Move over SRE, we need PRE First

The Toyota Factory in San Antonio has a visitors center where they showcase the Toyota idea of the "Corporate Athlete." They have new employees work simple skill challenges like threading ropes through dowels in a certain pattern within 10 seconds, and give new employees paid time in the gym to work out to build their muscles to match the work.

Also, they pointed out that Toyota's perspective on robots was to use humans with robots, and to minimize the use of isolated robots.

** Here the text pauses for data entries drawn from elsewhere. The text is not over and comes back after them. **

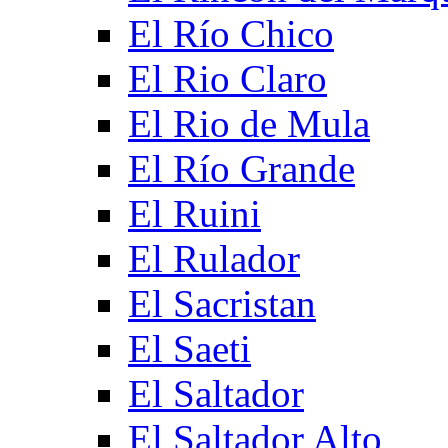
El Río Chico
El Rio Claro
El Rio de Mula
El Río Grande
El Ruini
El Rulador
El Sacristan
El Saeti
El Saltador
El Saltador Alto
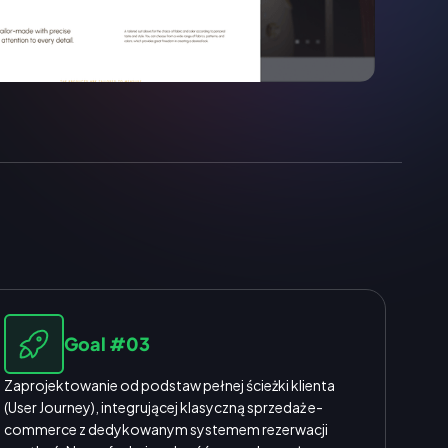
Goal #03
Zaprojektowanie od podstaw pełnej ścieżki klienta
(User Journey), integrującej klasyczną sprzedaż e-
commerce z dedykowanym systemem rezerwacji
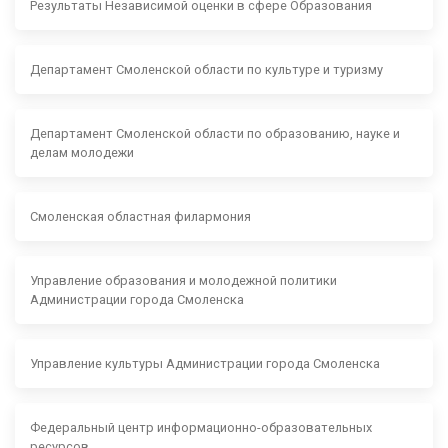
Результаты Независимой оценки в сфере Образования
Департамент Смоленской области по культуре и туризму
Департамент Смоленской области по образованию, науке и
делам молодежи
Смоленская областная филармония
Управление образования и молодежной политики
Администрации города Смоленска
Управление культуры Администрации города Смоленска
Федеральный центр информационно-образовательных
ресурсов.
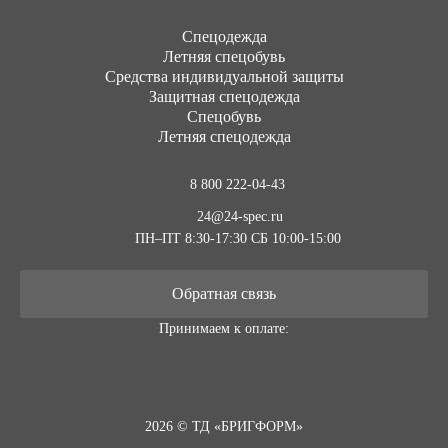
Cпецодежда
Летняя спецобувь
Средства индивидуальной защиты
Защитная спецодежда
Спецобувь
Летняя спецодежда
8 800 222-04-43
24@24-spec.ru
ПН–ПТ 8:30-17:30
СБ 10:00-15:00
Обратная связь
Принимаем к оплате:
2026 © ТД «БРИГФОРМ»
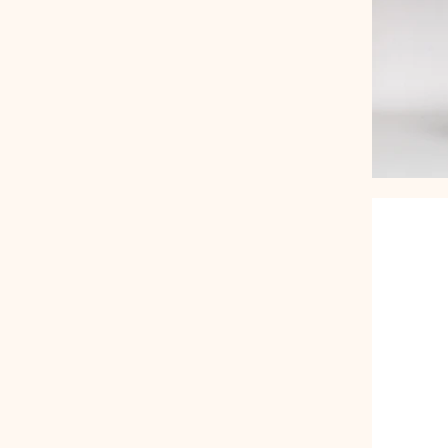
トリートメント施術詳細
メノポーズ（更年期）
妊
カスタム・フェイシャル
tae Therapist School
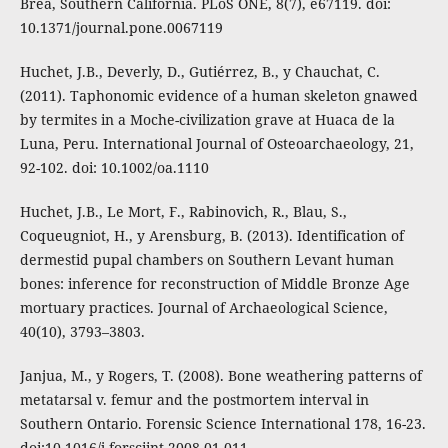
Brea, Southern California. PLoS ONE, 8(7), e67119. doi:
10.1371/journal.pone.0067119
Huchet, J.B., Deverly, D., Gutiérrez, B., y Chauchat, C.
(2011). Taphonomic evidence of a human skeleton gnawed
by termites in a Moche-civilization grave at Huaca de la
Luna, Peru. International Journal of Osteoarchaeology, 21,
92-102. doi: 10.1002/oa.1110
Huchet, J.B., Le Mort, F., Rabinovich, R., Blau, S.,
Coqueugniot, H., y Arensburg, B. (2013). Identification of
dermestid pupal chambers on Southern Levant human
bones: inference for reconstruction of Middle Bronze Age
mortuary practices. Journal of Archaeological Science,
40(10), 3793–3803.
Janjua, M., y Rogers, T. (2008). Bone weathering patterns of
metatarsal v. femur and the postmortem interval in
Southern Ontario. Forensic Science International 178, 16-23.
doi:10.1016/j.forsciint.2008.01.011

Deming pointed out in the 80's that computers and robots can produce higher quality products, but at a higher cost than advanced quality frameworks like the TPS. Consider a low-end Tesla is $40K brand new vs. a low end Toyota at $20K brand new and that's what Deming was talking about.

The real secret to Toyota quality, and others who have matched them like Ford in the early 2000's and Hyunda in the decade after that is "Prevention over Inspection." This concept people talk about but don't quite understand. It's the same thing as the "Shift Left" movement in IT which is decades late. Deming taught Toyota how to think of every repeatable process step within a value stream as it's own system (System Thinking!) which has inputs, transformational throuhputs, and outputs. Each repeatable step requires it's own quality structure to be risk-managed, so that known past defects can be checked for and detected where they might re-appear. This is the true application of "Prevention over Inspection" and "Shift Left." When understood and applied correctly, the Hidden Factory of waste is detected at the point of entry and eliminated altogether.

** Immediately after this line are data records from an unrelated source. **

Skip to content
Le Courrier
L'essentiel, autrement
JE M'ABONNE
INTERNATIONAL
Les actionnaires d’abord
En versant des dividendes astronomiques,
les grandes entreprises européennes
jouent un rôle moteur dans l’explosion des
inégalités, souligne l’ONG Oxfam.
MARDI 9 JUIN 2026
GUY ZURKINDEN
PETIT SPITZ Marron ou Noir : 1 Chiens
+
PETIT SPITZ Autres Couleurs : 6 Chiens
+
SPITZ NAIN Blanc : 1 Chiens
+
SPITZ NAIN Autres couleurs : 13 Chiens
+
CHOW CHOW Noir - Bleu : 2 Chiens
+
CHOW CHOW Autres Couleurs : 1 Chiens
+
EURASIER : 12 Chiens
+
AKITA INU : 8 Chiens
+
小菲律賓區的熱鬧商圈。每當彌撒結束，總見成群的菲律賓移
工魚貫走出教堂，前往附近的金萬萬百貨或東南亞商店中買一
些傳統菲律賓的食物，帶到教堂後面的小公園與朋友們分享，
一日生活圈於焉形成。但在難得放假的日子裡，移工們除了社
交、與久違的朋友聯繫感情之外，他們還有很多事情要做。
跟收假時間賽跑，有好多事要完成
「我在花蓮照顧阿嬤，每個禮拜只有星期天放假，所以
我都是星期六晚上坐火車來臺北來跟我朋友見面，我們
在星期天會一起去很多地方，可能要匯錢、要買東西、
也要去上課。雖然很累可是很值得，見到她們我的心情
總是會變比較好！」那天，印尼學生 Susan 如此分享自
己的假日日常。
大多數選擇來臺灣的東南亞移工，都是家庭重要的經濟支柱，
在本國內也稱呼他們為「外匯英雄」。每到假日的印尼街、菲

There is lots of talk about SRE (Software Reliability Engineering) which also misses this point above about Prevention over Inspection. There are SRE platform apps today that show you problems after the fact--when you hit them, instead of helping you avoid them altogether. The only why to actually achieve SRE is through PRE (Process Reliability Engineering) which precedes SRE and will lead to high levels of SRE if done correctly.

Taken together, we call this SPRE, or Site and Process Reliability Engineering.  The Stable Framework will help you acheive SPRE.